=== Begin Enclosure ===

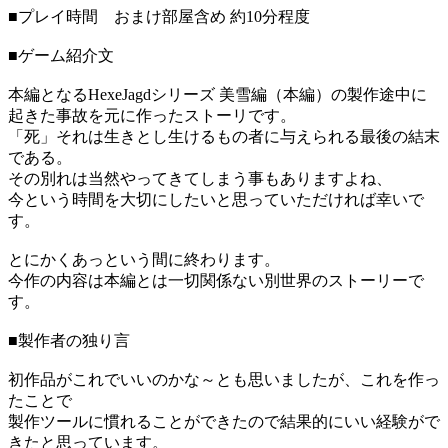
■プレイ時間 おまけ部屋含め 約10分程度
■ゲーム紹介文
本編となるHexeJagdシリーズ 美雪編（本編）の製作途中に
起きた事故を元に作ったストーリです。
「死」それは生きとし生けるもの者に与えられる最後の結末
である。
その別れは当然やってきてしまう事もありますよね、
今という時間を大切にしたいと思っていただければ幸いで
す。
とにかくあっという間に終わります。
今作の内容は本編とは一切関係ない別世界のストーリーで
す。
■製作者の独り言
初作品がこれでいいのかな～とも思いましたが、これを作っ
たことで
製作ツールに慣れることができたので結果的にいい経験がで
きたと思っています。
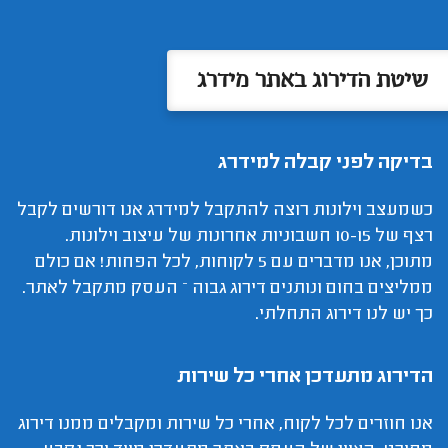
שיטת הדירוג באתר מידרג
בדיקה לפני קבלה למידרג
כשמעצב וילונות רוצה להתקבל למידרג אנו דורשים לקבל
רצף של 10-15 חשבוניות אחרונות של עיצוב וילונות.
מתוכן, אנו מדברים עם 5 לקוחות, לכל הפחות! אם כולם
ממליצים בחום ונותנים דירוג גבוה – העסק מתקבל לאתר.
כך יש לנו דירוג התחלתי.
הדירוג מתעדכן אחרי כל שירות
אנו חוזרים לכל לקוח, אחרי כל שירות ומקבלים ממנו דירוג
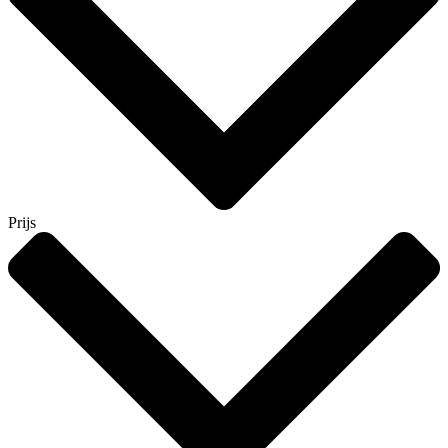
Prijs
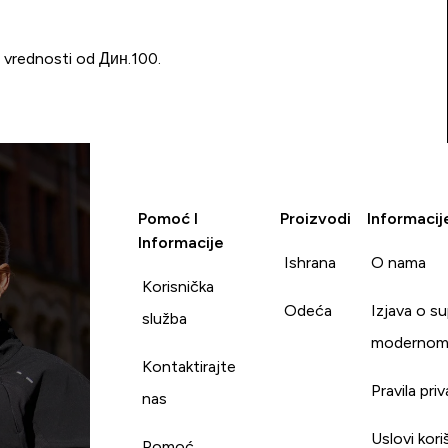
u vrednosti od Дин.100.
Pomoć I
Proizvodi
Informacij
Informacije
Ishrana
O nama
Korisnička
Odeća
Izjava o s
služba
modernom
Kontaktirajte
Pravila pri
nas
Uslovi kori
Pomoć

=== End Enclosure ===

Everything in the listing above, apart from its pictures, must be repeated exactly.

__TASK OUTPUT__
■プレイ時間 おまけ部屋含め 約10分程度
■ゲーム紹介文
本編となるHexeJagdシリーズ 美雪編（本編）の製作途中に
起きた事故を元に作ったストーリです。
「死」それは生きとし生けるもの者に与えられる最後の結末
である。
その別れは当然やってきてしまう事もありますよね、
今という時間を大切にしたいと思っていただければ幸いで
す。
とにかくあっという間に終わります。
今作の内容は本編とは一切関係ない別世界のストーリーで
す。
■製作者の独り言
初作品がこれでいいのかな～とも思いましたが、これを作っ
たことで
製作ツールに慣れることができたので結果的にいい経験がで
きたと思っています。
שיטת הדירוג באתר מידרג
בדיקה לפני קבלה למידרג
כשמעצב וילונות רוצה להתקבל למידרג אנו דורשים לקבל
רצף של 10-15 חשבוניות אחרונות של עיצוב וילונות.
מתוכן, אנו מדברים עם 5 לקוחות, לכל הפחות! אם כולם
ממליצים בחום ונותנים דירוג גבוה – העסק מתקבל לאתר.
כך יש לנו דירוג התחלתי.
הדירוג מתעדכן אחרי כל שירות
אנו חוזרים לכל לקוח, אחרי כל שירות ומקבלים ממנו דירוג
Prijs
u vrednosti od Дин.100.
Pomoć I
Proizvodi
Informacij
Informacije
Ishrana
O nama
Korisnička
Odeća
Izjava o s
služba
modernom
Kontaktirajte
Pravila pri
nas
Uslovi kori
Pomoć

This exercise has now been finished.